Krishna Memani at Oppenheimer Funds said the possibility of a Summers chairmanship has contributed to the increase in borrowing costs because he is seen as likely to end QE sooner than Yellen would – tapering and the prospect of a Summers Fed clearly are the 2 big drivers of rates rising and the yield curve steepening. Memani said we know with Yellen that she will continue with their current program, but with Summers it is a lot less certain.
Laura Rosner at BNP Paribas said the increase in borrowing costs weakens the Fed’s message when there’s a question about continuity, just when the Fed is moving to rely more on that particular tool of rate guidance. Rosner, Julia Coronado et al at BNP Paribas estimate that the yield on the 10-yr Treasury note would rise 50 basis points if Summers were nominated instead of Yellen, and lower GDP growth over the next 2 years by 0.5 to 0.75 percent and lose 350,000 to 500,000 jobs.
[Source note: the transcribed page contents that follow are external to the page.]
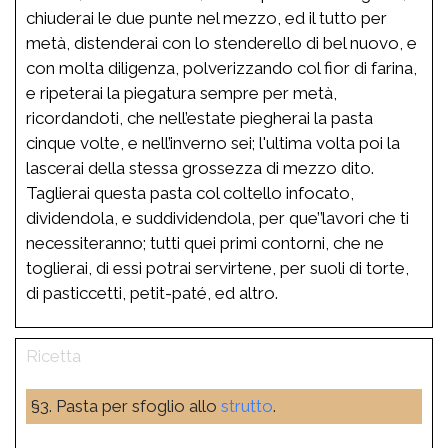
chiuderai le due punte nel mezzo, ed il tutto per
metà, distenderai con lo stenderello di bel nuovo, e
con molta diligenza, polverizzando col fior di farina,
e ripeterai la piegatura sempre per metà,
ricordandoti, che nell’estate piegherai la pasta
cinque volte, e nell’inverno sei; l'ultima volta poi la
lascerai della stessa grossezza di mezzo dito.
Taglierai questa pasta col coltello infocato,
dividendola, e suddividendola, per que’’lavori che ti
necessiteranno; tutti quei primi contorni, che ne
toglierai, di essi potrai servirtene, per suoli di torte,
di pasticcetti, petit-paté, ed altro.
§3. Pasta per sfoglio allo
strutto
.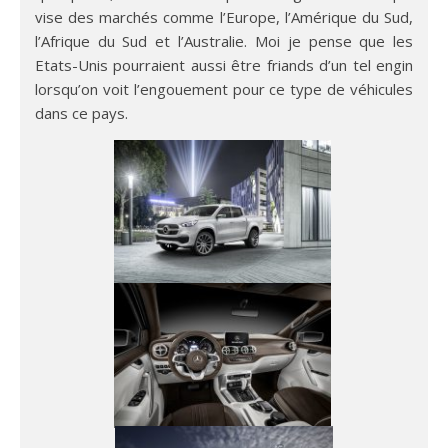
vise des marchés comme l’Europe, l’Amérique du Sud,
l’Afrique du Sud et l’Australie. Moi je pense que les
Etats-Unis pourraient aussi être friands d’un tel engin
lorsqu’on voit l’engouement pour ce type de véhicules
dans ce pays.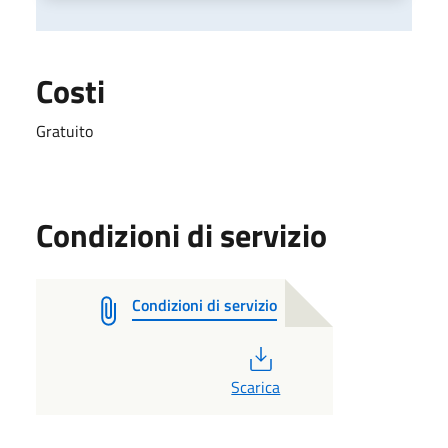
Costi
Gratuito
Condizioni di servizio
Condizioni di servizio
PDF
Scarica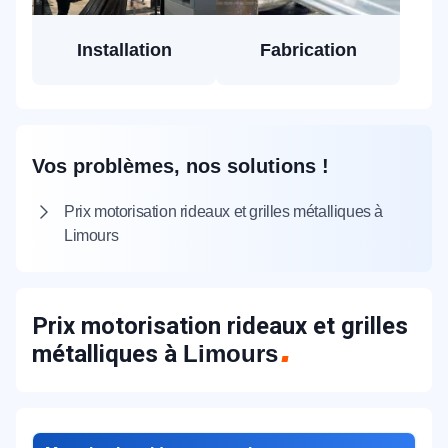
Installation
Fabrication
Vos problèmes, nos solutions !
Prix motorisation rideaux et grilles métalliques à
Limours
Prix motorisation rideaux et grilles
métalliques à
Limours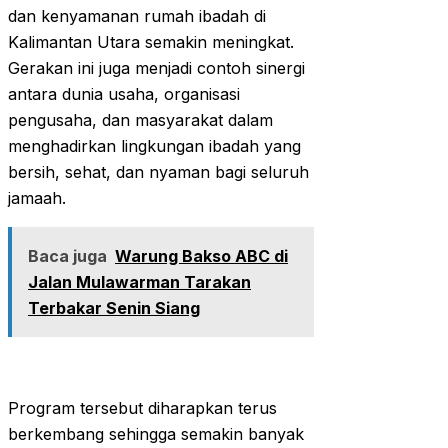
dan kenyamanan rumah ibadah di
Kalimantan Utara semakin meningkat.
Gerakan ini juga menjadi contoh sinergi
antara dunia usaha, organisasi
pengusaha, dan masyarakat dalam
menghadirkan lingkungan ibadah yang
bersih, sehat, dan nyaman bagi seluruh
jamaah.
Baca juga
Warung Bakso ABC di
Jalan Mulawarman Tarakan
Terbakar Senin Siang
Program tersebut diharapkan terus
berkembang sehingga semakin banyak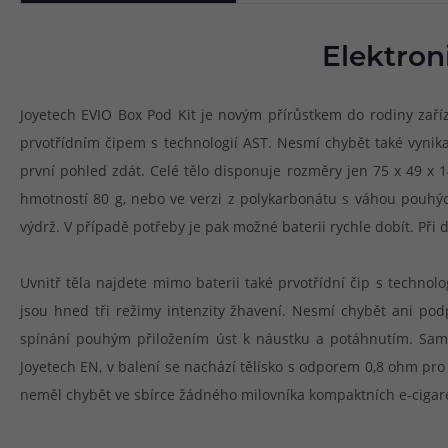
Elektron
Joyetech EVIO Box Pod Kit je novým přírůstkem do rodiny zař
prvotřídním čipem s technologií AST. Nesmí chybět také vynik
první pohled zdát. Celé tělo disponuje rozměry jen 75 x 49 x 14
hmotností 80 g, nebo ve verzi z polykarbonátu s váhou pouhýc
výdrž. V případě potřeby je pak možné baterii rychle dobít. Při 
Uvnitř těla najdete mimo baterii také prvotřídní čip s technol
jsou hned tři režimy intenzity žhavení. Nesmí chybět ani pod
spínání pouhým přiložením úst k náustku a potáhnutím. Samoz
Joyetech EN, v balení se nachází tělísko s odporem 0,8 ohm pro
neměl chybět ve sbírce žádného milovníka kompaktních e-cigaret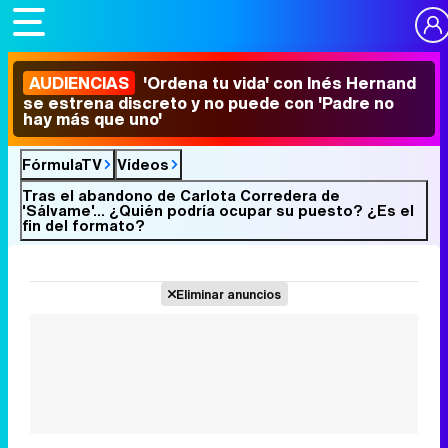
AUDIENCIAS
'Ordena tu vida' con Inés Hernand
se estrena discreto y no puede con 'Padre no
hay más que uno'
FórmulaTV
Vídeos
Tras el abandono de Carlota Corredera de
'Sálvame'... ¿Quién podría ocupar su puesto? ¿Es el
fin del formato?
Eliminar anuncios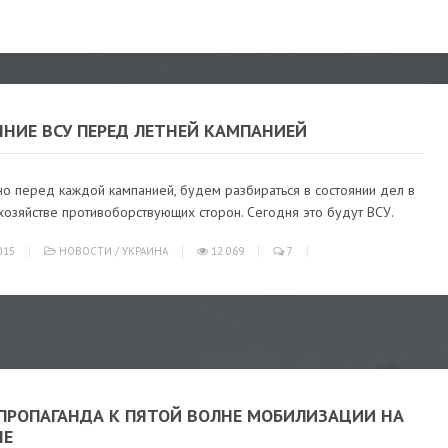
ЯНИЕ ВСУ ПЕРЕД ЛЕТНЕЙ КАМПАНИЕЙ
но перед каждой кампанией, будем разбираться в состоянии дел в
хозяйстве противоборствующих сторон. Сегодня это будут ВСУ.
015
НОВОСТИ
/
УКРАИНА
12 069
7
ПРОПАГАНДА К ПЯТОЙ ВОЛНЕ МОБИЛИЗАЦИИ НА
НЕ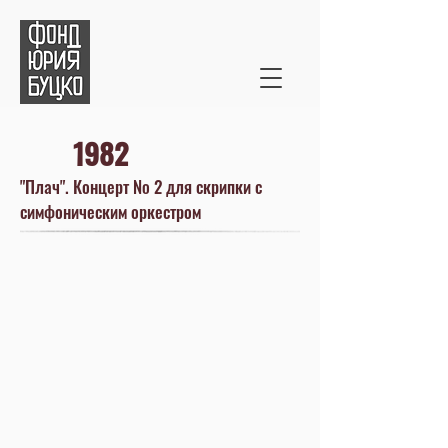
1982
"Плач". Концерт № 2 для скрипки с
симфоническим оркестром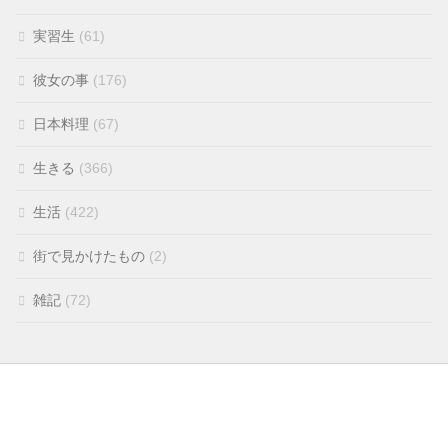
実習生
(61)
彼女の事
(176)
日本料理
(67)
生きる
(366)
生活
(422)
街で見かけたもの
(2)
雑記
(72)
25 percent of economists see Summers at the Fed versus 65 percent for Yellen. 10 percent believe Summers is the best pick, versus 53 percent for Yellen.
Tony Fratto at Hamilton Place Strategies said Summers is an impressive economist and can be a successful Fed chair, but may arouse opposition from both parties, with some Democrats viewing him as a proponent of financial deregulation. Frattos said many Republicans are concerned about his independence from the White House.
Norman Ornstein at the American Enterprise Institute said Summers would get confirmed in the Senate.
Joseph Engelhard at Capital Alpha Partners said few, if any, Senate Democrats would vote against Obama’s eventual nominee.